Company director crackdown: New laws tighten rules for business owners
Friday, July 5, 2019/
The government has moved to tighten the rules around director resignations in a bid to crack down on backdating and company abandonment.
With the wheels of the legislature moving again this week, the returned Coalition government yesterday introduced half a dozen reforms into parliament aimed at tackling the black economy.
Under reforms tabled in the lower house directors would no longer be allowed to resign if doing so would leave their company without a director.
Current rules allow directors to be removed by a resolution of company members at any time, subject to its constitution.
The changes will also look to prevent the backdating of director resignations by tightening corporate regulator ASIC’s notification process, although companies being wound up are exempt.
Currently, directors must notify ASIC within 28 days of their resignation, but under the new rules, any director which takes longer will have their resignation date set to whenever ASIC is notified.
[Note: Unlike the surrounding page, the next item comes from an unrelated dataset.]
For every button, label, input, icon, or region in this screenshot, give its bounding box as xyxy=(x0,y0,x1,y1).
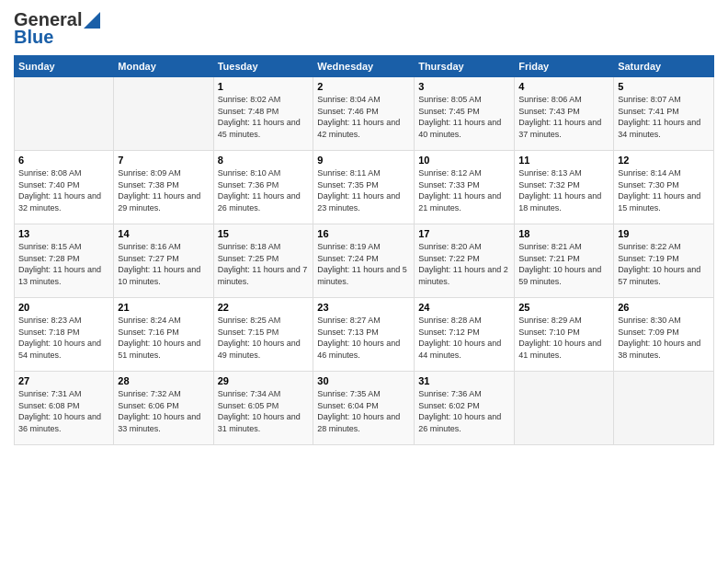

Directors will be able to apply for exemptions, but the crackdown is designed to prevent business owners from doing a runner before ASIC can establish whether misconduct has occurred.
It is also hoped the new laws will reduce the number of instances where ASIC has to step in to wind up a company, as it is often forced to do when directors abandon businesses.
The laws, expected to pass parliament without fuss, are just the latest regulations targeting company directors in recent years as the government looks to stamp out black economy activity, particularly illegal phoenixing.
Last year new laws were introduced which will force directors to sign up for unique identification numbers which will track them past individual businesses, while tougher Australian Business Number (ABN) laws were also proposed earlier this year.
Directors selling assets on the cheap could face jail
Also introduced yesterday were laws adding new phoenixing offences to the Corporations Act which will create new criminal penalties for directors who sell assets on the cheap, hampering creditor efforts in the event of liquidation.
Directors who don’t prevent company property from being sold on uncommercial terms (less than market value) and those who facilitate those transactions face the prospect of jail time under the changes.
For example, a director who sells company property to another entity they may be involved with before placing the first business into administration could be pursued for leaving the company unable to pay out creditors through the sale of those assets.
Earlier this year SmartCompany covered creditor concerns about insolvent development company Appster, which made several unexplained transactions in the lead up to its administration.
The changes will also allow non-commercial transactions to be voided if they’re made while a company is insolvent, or if the company becomes insolvent as a result of the transaction within 12 months.
ASIC will also be given new powers to recover, for the benefit of creditors, company property that’s been sold off, should liquidators apply for relief.
Under the crackdown, it will also be a criminal offence to encourage a director to engage in the uncommercial sale of company assets where a “reasonable person” would know the result would rip off creditors.
Safeguards for legitimate businesses
The changes have the potential to undermine legitimate business activity, so the government has included several “safeguards” aimed at protecting law-abiding directors taking risks.
For example, transactions made under deed of company arrangements will be exempt from being voided, even if the company is insolvent at the time.
Transactions made by liquidators or external administrators appointed by the company will also be exempt from the amendments, while safe harbour provisions will seek to prevent directors from liability if their actions are “reasonably likely” to lead to a better outcome for the company.
The amendments don’t stipulate what “reasonably likely means”, which leaves determining the specifics to case law.